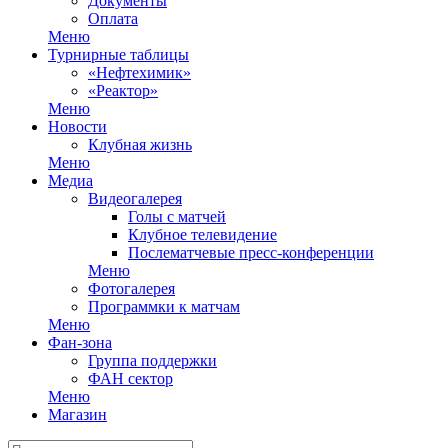
Документы
Оплата
Меню
Турнирные таблицы
«Нефтехимик»
«Реактор»
Меню
Новости
Клубная жизнь
Меню
Медиа
Видеогалерея
Голы с матчей
Клубное телевидение
Послематчевые пресс-конференции
Меню
Фотогалерея
Программки к матчам
Меню
Фан-зона
Группа поддержки
ФАН сектор
Меню
Магазин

- PROBLEM STATEMENT -
Leave the pictures out. Repeat every entry above exactly.

- TASK OUTPUT -
Документы
Оплата
Меню
Турнирные таблицы
«Нефтехимик»
«Реактор»
Меню
Новости
Клубная жизнь
Меню
Медиа
Видеогалерея
Голы с матчей
Клубное телевидение
Послематчевые пресс-конференции
Меню
Фотогалерея
Программки к матчам
Меню
Фан-зона
Группа поддержки
ФАН сектор
Меню
Магазин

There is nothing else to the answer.